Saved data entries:

********

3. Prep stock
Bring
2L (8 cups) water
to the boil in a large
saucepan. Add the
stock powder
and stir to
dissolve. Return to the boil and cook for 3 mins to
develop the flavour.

********

Please copy the line that contains "stock powder" and each line after it through the end of the records, exactly, and no other lines.

stock powder
and stir to
dissolve. Return to the boil and cook for 3 mins to
develop the flavour.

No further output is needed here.